## ABOUT THIS TASK
When a line in the entries below contains "Educação", tally it; give the tally with nothing added.

(AVAILABLE DATA)

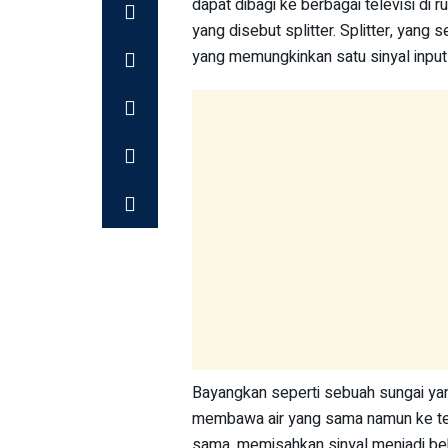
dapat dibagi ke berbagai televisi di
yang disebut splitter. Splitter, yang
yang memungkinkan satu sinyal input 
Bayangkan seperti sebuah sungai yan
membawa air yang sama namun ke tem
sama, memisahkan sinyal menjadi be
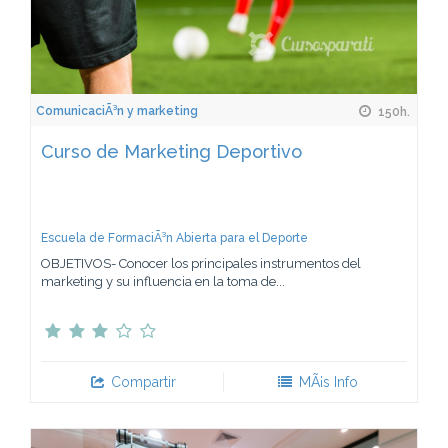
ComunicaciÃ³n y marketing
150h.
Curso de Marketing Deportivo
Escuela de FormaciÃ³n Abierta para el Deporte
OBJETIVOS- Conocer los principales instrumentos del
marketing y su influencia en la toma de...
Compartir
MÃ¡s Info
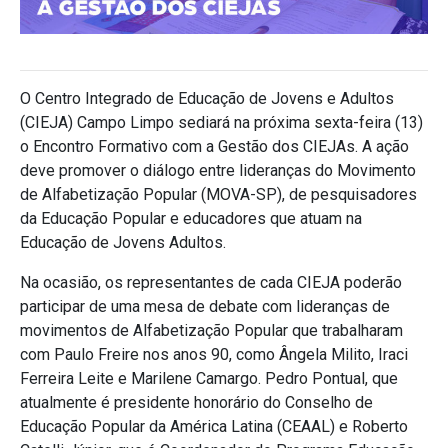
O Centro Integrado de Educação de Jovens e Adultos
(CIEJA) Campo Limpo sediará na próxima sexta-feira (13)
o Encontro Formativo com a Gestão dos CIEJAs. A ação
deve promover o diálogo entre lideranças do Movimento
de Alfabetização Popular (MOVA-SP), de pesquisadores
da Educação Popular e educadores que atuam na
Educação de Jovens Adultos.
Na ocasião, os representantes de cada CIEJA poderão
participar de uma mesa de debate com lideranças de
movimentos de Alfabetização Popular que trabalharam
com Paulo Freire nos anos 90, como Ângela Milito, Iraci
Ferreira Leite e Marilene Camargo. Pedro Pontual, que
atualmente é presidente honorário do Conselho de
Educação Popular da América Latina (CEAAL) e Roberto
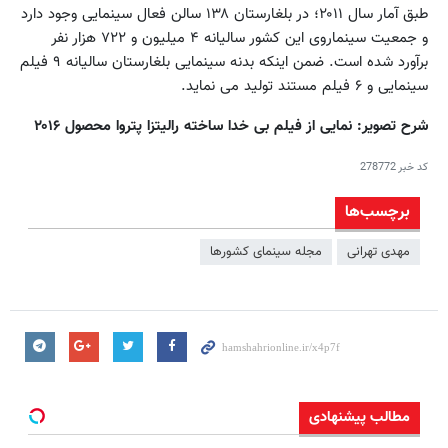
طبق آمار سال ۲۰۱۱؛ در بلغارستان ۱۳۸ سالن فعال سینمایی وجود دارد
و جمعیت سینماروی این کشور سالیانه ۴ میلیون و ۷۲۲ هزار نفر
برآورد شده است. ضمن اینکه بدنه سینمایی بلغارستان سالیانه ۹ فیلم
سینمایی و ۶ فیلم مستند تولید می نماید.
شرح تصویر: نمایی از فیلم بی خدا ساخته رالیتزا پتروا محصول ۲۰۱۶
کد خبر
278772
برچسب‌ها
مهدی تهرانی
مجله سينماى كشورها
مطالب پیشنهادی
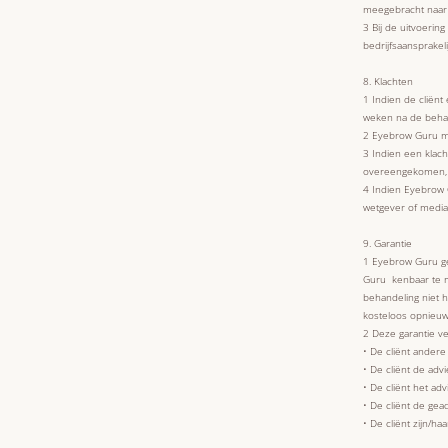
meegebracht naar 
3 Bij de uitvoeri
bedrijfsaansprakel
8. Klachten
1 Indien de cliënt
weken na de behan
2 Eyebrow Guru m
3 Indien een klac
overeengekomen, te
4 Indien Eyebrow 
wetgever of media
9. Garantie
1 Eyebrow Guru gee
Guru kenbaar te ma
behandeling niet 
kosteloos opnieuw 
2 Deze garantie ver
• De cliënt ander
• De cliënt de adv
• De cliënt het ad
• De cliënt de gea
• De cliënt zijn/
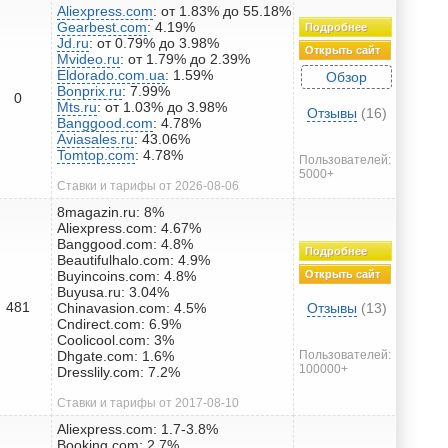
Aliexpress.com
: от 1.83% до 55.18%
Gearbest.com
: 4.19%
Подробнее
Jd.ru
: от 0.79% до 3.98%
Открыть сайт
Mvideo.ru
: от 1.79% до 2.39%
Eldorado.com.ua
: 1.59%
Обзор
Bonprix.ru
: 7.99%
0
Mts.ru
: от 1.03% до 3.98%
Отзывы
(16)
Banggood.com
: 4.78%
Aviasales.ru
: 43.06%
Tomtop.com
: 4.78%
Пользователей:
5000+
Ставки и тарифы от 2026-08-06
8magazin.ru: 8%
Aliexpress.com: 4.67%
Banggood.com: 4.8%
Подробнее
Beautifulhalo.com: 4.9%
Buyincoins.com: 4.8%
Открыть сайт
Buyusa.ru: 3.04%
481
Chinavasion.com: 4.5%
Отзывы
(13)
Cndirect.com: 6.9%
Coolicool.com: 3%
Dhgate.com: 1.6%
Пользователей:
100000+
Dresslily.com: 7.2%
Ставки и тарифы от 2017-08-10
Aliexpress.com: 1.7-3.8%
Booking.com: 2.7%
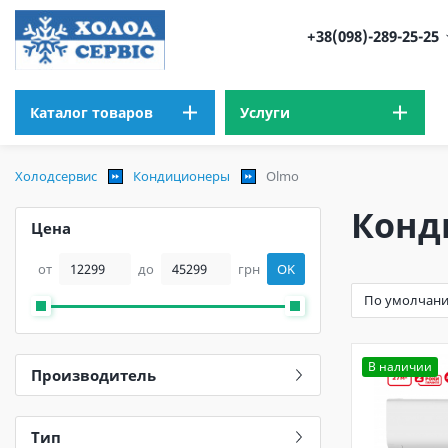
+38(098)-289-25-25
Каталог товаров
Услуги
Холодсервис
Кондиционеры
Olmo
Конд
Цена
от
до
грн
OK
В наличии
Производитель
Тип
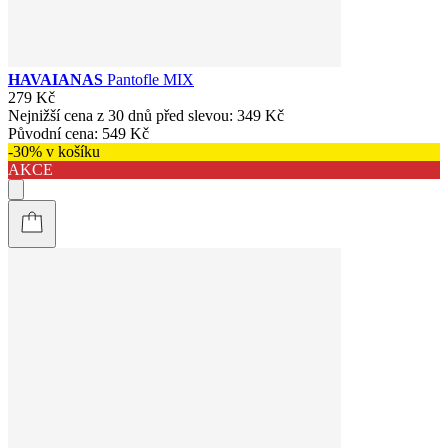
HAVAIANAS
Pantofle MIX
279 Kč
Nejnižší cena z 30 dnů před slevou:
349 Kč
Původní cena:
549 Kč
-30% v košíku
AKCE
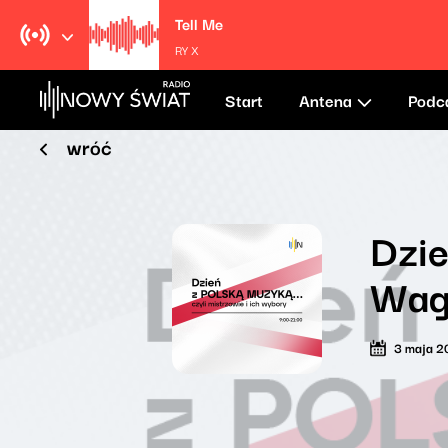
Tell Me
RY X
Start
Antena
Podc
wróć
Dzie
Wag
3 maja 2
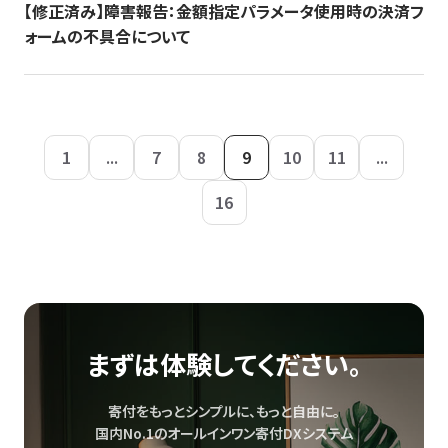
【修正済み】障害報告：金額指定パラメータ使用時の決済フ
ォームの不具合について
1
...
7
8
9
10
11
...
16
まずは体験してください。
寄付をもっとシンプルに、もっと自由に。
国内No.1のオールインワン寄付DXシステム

(End AVAILABLE DATA)

## SOLVED EXERCISE
4